E potrei andare avanti per paginate portando esempi simili, ma ormai non ce n’è bisogno perché adesso bisogna solo guardare le grandi montagne che abbiamo di fronte oggi: montagne come il 9 febbraio “ridotto a icona” dal lavoro della politica; come la tassa sui posteggi votata dal popolo, ancora, fermata dagli avvocatoni dell’economia; e infine i controprogetti (e spesso anche le iniziative) che andrete a votare tra un po’, costruiti all’insegna dell’inefficacia dall’invece efficacissimo tandem tra economia e politica.
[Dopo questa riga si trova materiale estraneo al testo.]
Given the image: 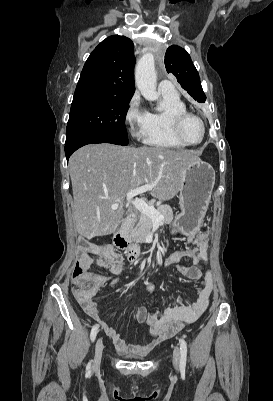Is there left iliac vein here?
Here are the masks:
<instances>
[{
    "label": "left iliac vein",
    "instance_id": "left-iliac-vein-1",
    "mask_svg": "<svg viewBox=\"0 0 273 401\" xmlns=\"http://www.w3.org/2000/svg\"><path fill=\"white\" fill-rule=\"evenodd\" d=\"M179 361H180V349L179 347L175 346L173 350V358L172 362L175 367V369L179 368Z\"/></svg>",
    "mask_w": 273,
    "mask_h": 401
}]
</instances>
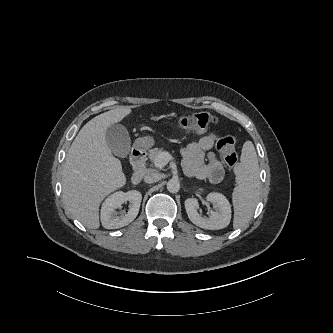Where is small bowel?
Masks as SVG:
<instances>
[{"mask_svg": "<svg viewBox=\"0 0 333 333\" xmlns=\"http://www.w3.org/2000/svg\"><path fill=\"white\" fill-rule=\"evenodd\" d=\"M216 140L215 133H208L182 148L183 168L187 174L211 183L222 180L223 166L211 151Z\"/></svg>", "mask_w": 333, "mask_h": 333, "instance_id": "small-bowel-1", "label": "small bowel"}]
</instances>
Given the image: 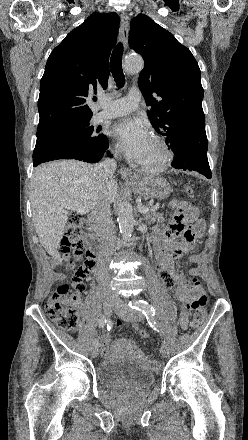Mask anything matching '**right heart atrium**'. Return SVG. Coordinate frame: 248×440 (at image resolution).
I'll use <instances>...</instances> for the list:
<instances>
[{"label": "right heart atrium", "instance_id": "1", "mask_svg": "<svg viewBox=\"0 0 248 440\" xmlns=\"http://www.w3.org/2000/svg\"><path fill=\"white\" fill-rule=\"evenodd\" d=\"M110 152L113 156H117V154H118V150L115 147L111 148Z\"/></svg>", "mask_w": 248, "mask_h": 440}]
</instances>
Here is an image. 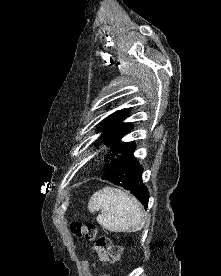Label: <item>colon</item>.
<instances>
[{"instance_id": "5ec220e1", "label": "colon", "mask_w": 221, "mask_h": 276, "mask_svg": "<svg viewBox=\"0 0 221 276\" xmlns=\"http://www.w3.org/2000/svg\"><path fill=\"white\" fill-rule=\"evenodd\" d=\"M71 231L78 238L94 241L96 248L104 250L108 254L111 263L120 260L122 247L114 244L109 237L100 235L94 223L74 221L71 223Z\"/></svg>"}]
</instances>
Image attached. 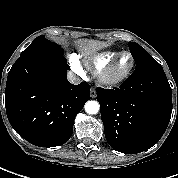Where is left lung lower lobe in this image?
Masks as SVG:
<instances>
[{
  "mask_svg": "<svg viewBox=\"0 0 178 178\" xmlns=\"http://www.w3.org/2000/svg\"><path fill=\"white\" fill-rule=\"evenodd\" d=\"M105 137L121 153L136 154L155 145L172 112V92L162 66L133 73L119 88H97Z\"/></svg>",
  "mask_w": 178,
  "mask_h": 178,
  "instance_id": "left-lung-lower-lobe-1",
  "label": "left lung lower lobe"
}]
</instances>
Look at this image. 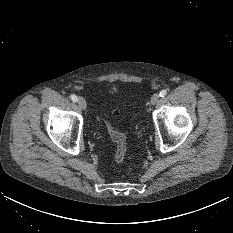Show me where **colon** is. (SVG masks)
Returning <instances> with one entry per match:
<instances>
[{
	"mask_svg": "<svg viewBox=\"0 0 233 233\" xmlns=\"http://www.w3.org/2000/svg\"><path fill=\"white\" fill-rule=\"evenodd\" d=\"M107 127L109 135L116 146L114 158L118 163H121L124 161L127 152V143L125 135L122 132L115 129L111 123H107Z\"/></svg>",
	"mask_w": 233,
	"mask_h": 233,
	"instance_id": "colon-1",
	"label": "colon"
}]
</instances>
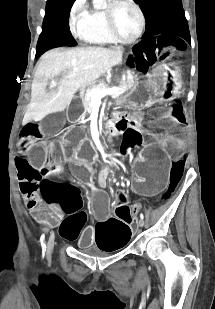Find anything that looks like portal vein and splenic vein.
I'll use <instances>...</instances> for the list:
<instances>
[{
  "label": "portal vein and splenic vein",
  "instance_id": "1",
  "mask_svg": "<svg viewBox=\"0 0 215 309\" xmlns=\"http://www.w3.org/2000/svg\"><path fill=\"white\" fill-rule=\"evenodd\" d=\"M120 86H112V88H102V90H94V92H88L92 96H106V94H122Z\"/></svg>",
  "mask_w": 215,
  "mask_h": 309
}]
</instances>
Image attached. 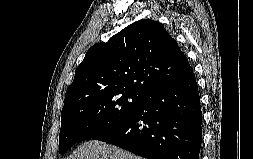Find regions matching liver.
I'll use <instances>...</instances> for the list:
<instances>
[{
    "label": "liver",
    "mask_w": 253,
    "mask_h": 159,
    "mask_svg": "<svg viewBox=\"0 0 253 159\" xmlns=\"http://www.w3.org/2000/svg\"><path fill=\"white\" fill-rule=\"evenodd\" d=\"M67 159H143L117 146L97 140L80 145Z\"/></svg>",
    "instance_id": "1"
}]
</instances>
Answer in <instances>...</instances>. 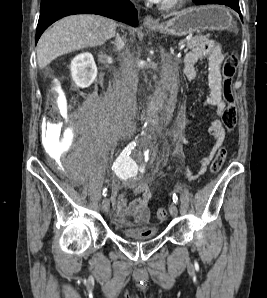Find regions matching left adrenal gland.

Ecco: basta guardare questo per capire che i cittadini del nostro Stato e non solo del nostro, oggi, non hanno praticamente più alcun diritto. E che il problema unico di cui discutere è l’economia degli utili contro i diritti dei cittadini. E bisogna farlo trovando un modo, perché come abbiamo visto non è la politica a difendere i cittadini del proprio Stato.

Beh, questo pezzo per dire che bisogna trovare il modo, e anche per dire che tre anni fa avevo già ragione!